Swing Inc. will perform today, Friday, July 22, from 7 to 10 p.m. at Signature’s Restaurant, 22852 County Road 17. The John Paulson Jazz Duo will perform Saturday, July 23, at Salem Glen Vineyard & Winery in Rochester.

Quilters Guild show on display at SMU

The summer show, “Beneath the Covers: The Winona Area Quilters’ Guild” will be on display at Saint Mary’s Lillian Davis Hogan Galleries through Aug. 14.

A huge variety of full-size quilts, as well as other quilted pieces — ranging from traditional patterns to very graphic and experimental ones — will be on display.

The galleries — free and open to the public — are open 9 a.m. to 8 p.m. daily.

Bearbower to attend ECAR Symposium

Sarah Bearbower, Information Technology manager-academic systems, will attend the ECAR symposium on “IT as a Game Changer.”

This year’s ECAR Symposium, to be held July 28–29 in Chicago, will provide opportunities for CIOs and their campus innovation partners to interact with one another and some of the most innovative and stimulating strategists working in higher education today. Together they will explore how information technology can be used, not simply to run campus operations efficiently, but to actually transform teaching, learning, research, and higher education administration.

P&D student to swim English Channel

Cheyanne Boddicker, currently on campus in her second year of study with the M.A. in Philanthropy and Development program, will be leaving the day after the 2011 campus residency for Dover, England. In early August, she will attempt to swim the English Channel in an effort to raise funds and awareness for cancer research at the Holden Comprehensive Cancer Center at the University of Iowa Hospitals and Clinics.

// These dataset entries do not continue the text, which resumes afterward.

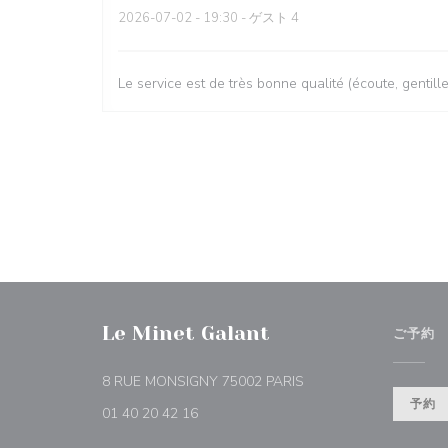
2026-07-02
- 19:30 - ゲスト 4
Le service est de très bonne qualité (écoute, gentill
Le Minet Galant
ご予約
((新しいウィンドウで開
8 RUE MONSIGNY 75002 PARIS
予約
01 40 20 42 16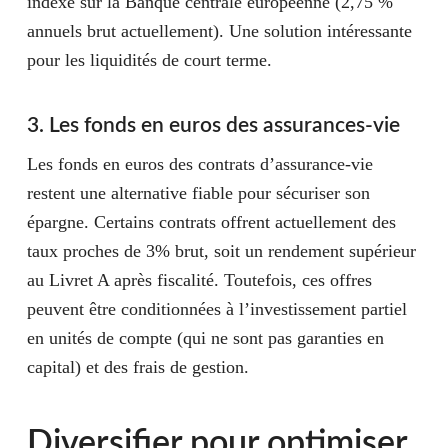
indexé sur la Banque centrale européenne (
2,75 %
annuels brut
actuellement). Une solution intéressante
pour les liquidités de court terme.
3. Les fonds en euros des assurances-vie
Les fonds en euros des contrats d’assurance-vie
restent une alternative fiable pour sécuriser son
épargne. Certains contrats offrent actuellement des
taux proches de
3% brut
, soit un rendement supérieur
au Livret A après fiscalité. Toutefois, ces offres
peuvent être conditionnées à l’investissement partiel
en unités de compte (qui ne sont pas garanties en
capital) et des frais de gestion.
Diversifier pour optimiser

It is a 19-nautical-mile swim, but with unforeseen weather and current patterns, the swim could end up being 22-30 miles. It could take 12 or more hours to complete.
 
The campaign is called “Crossing for a Cure” and as a part of this campaign, she is currently doing a mini-project called “The Union Hawk Project,” in which donors sign the name of a loved one who has fought cancer to a U of I Hawkeye flag, which will be on the boat that accompanies Cheyanne across the channel.
 
For more information, go to www.crossingforacure.com and “like” the Crossing for a Cure Facebook page.

Heukeshovens to coach Minnesota All-State Band

From Aug. 1-6 Janet and Eric Heukeshoven, Music Department, will serve as section coaches for the Minnesota All-State Band at Concordia College in Moorhead, Minn., through the Minnesota Music Educators Association. Janet will coach the flute and piccolo players and Eric will work with the euphonium and tuba players. They will also assist with rehearsals and will perform in a faculty recital.

‘Campus Notes’ will continue every other Friday

“Campus Notes” will continue every other Friday during the summer including Aug. 5 and Aug. 19. The deadline for each issue is noon the previous Wednesday.

Sympathy to Pattee family

Frank Jones (Fresno, Calif.) father-in-law of Stephen Pattee, Interdisciplinary Studies, died Wednesday, July 13, after battling cancer. The Saint Mary’s community extends its sympathy to the Pattee family.